Daming Zhou will give a talk about Structural studies on receptor binding and antibody neutralization mechanisms of Enterovirus 71, and Vincent Roy-Di Piazza on When science speaks to angels: an introduction to Emanuel Swedenborg.
Daming Zhou, DPhil Student in Clinical Medicine, Nuffield Department of Medicine
Hand, foot and mouth disease (HFMD) is an infectious disease that mainly affects infants and children. According to reports of WHO, there have been about 2,000,000 cases of HFMD in Asian countries every year since 2010. Enterovirus 71 (EV71) is one of the most common causes of HFMD.
Human scavenger receptor class B, member 2 (SCARB2) is a cellular receptor for EV71 and it helps EV71 to enter human cells. We have determined the structure of the EV71-SCARB2 complex using one popular technology - Cryo-electron microscopy (Cryo-EM). This structure clarifies how EV71 interacts with SCARB2 on human cell surface.
Our collaborators have identified 13 anti-EV71 human monoclonal antibodies from EV71-infected children. With these antibodies, we also solved cryo-EM structures of EV71-antibody complexes. Our results indicate different ways used by these antibodies to neutralize EV71.
Our studies on EV71-receptor interaction and neutralization mechanisms of antibodies may contribute to the development of anti-EV71 drugs and antibody-based therapy for HFMD.

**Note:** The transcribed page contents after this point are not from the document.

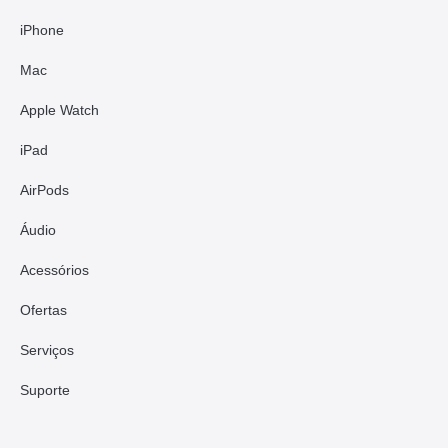
iPhone
Mac
Apple Watch
iPad
AirPods
Áudio
Acessórios
Ofertas
Serviços
Suporte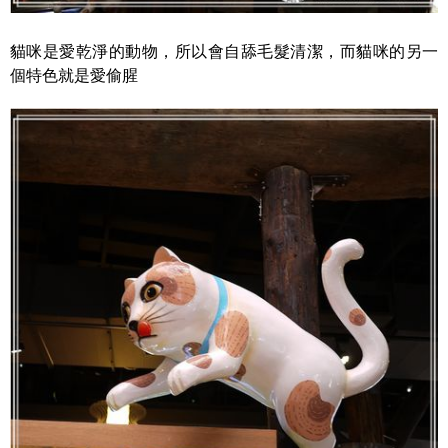
貓咪是愛乾淨的動物，所以會自舔毛髮清潔，而貓咪的另一
個特色就是愛偷腥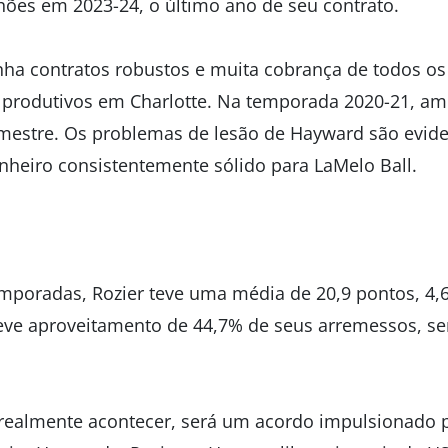
lhões em 2023-24, o último ano de seu contrato.
a contratos robustos e muita cobrança de todos os
 produtivos em Charlotte. Na temporada 2020-21, a
estre. Os problemas de lesão de Hayward são evide
heiro consistentemente sólido para LaMelo Ball.
mporadas, Rozier teve uma média de 20,9 pontos, 4,6 
eve aproveitamento de 44,7% de seus arremessos, se
realmente acontecer, será um acordo impulsionado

In the last part of my presentation, I will talk about the work of one colleague in our group about how anticancer drug toremifene and the painkiller ibuprofen inhibit Ebola viruses as an example of how structural biology helps drug development.
I have an interest in medicine from the very beginning. I did some work on crystallography by shooting crystals of protein using X-rays when I was an undergraduate, from which I acquired some basic understanding of doing research. Now I mainly work on Cryo-electron microscopy, a new way to see 3-dimensional confirmations of proteins. My experience in a medicine company before made me know how urgent and difficult to find drugs treating diseases and I hope my hard work could help this a little bit.
Vincent Roy-Di Piazza, DPhil candidate, History of Science and Medicine, Economic & Social History
Emanuel Swedenborg, born in Stockholm in 1688 and died in London in 1772, was a Swedish scientist and visionary theologian. An assessor at the Board of Mines of Sweden for thirty-one years, Swedenborg served as a member of the House of Nobles and an elected member of the Swedish Royal Academy of sciences. In 1747 he resigned to focus on theology, claiming to have acquired the gift to speak with angels, spirits of the dead and travel through the heavens and hells. As a result, he started a considerable work of biblical exegesis, based on his regular interactions with angels and his visionary insight of the inner meaning of Scriptures. Rarely remembered as a scientist, Swedenborg is best known by the public for his spiritual writings and detailed descriptions about the nature of the afterlife, heaven and hell, which inspired many figures, from William Blake and Immanuel Kant to Honoré de Balzac.
This paper will introduce the main aspects of Swedenborg's thought, and will particularly reflect on his use of visionary abilities to explore scientific inquiries.
Vincent Roy-Di Piazza is a DPhil student in History of Science and Medicine at Linacre College, University of Oxford. Vincent previously graduated from the Ecole Normale Supérieure (ENS Ulm) in Paris, France, the Ecole Pratique des Hautes Etudes (EPHE) and the Sorbonne. An AHRC funded student, Vincent is also Doctoral Scholar of the Swedenborg Society in London and Linacre's current Ryle Scholar in Philosophy of Science.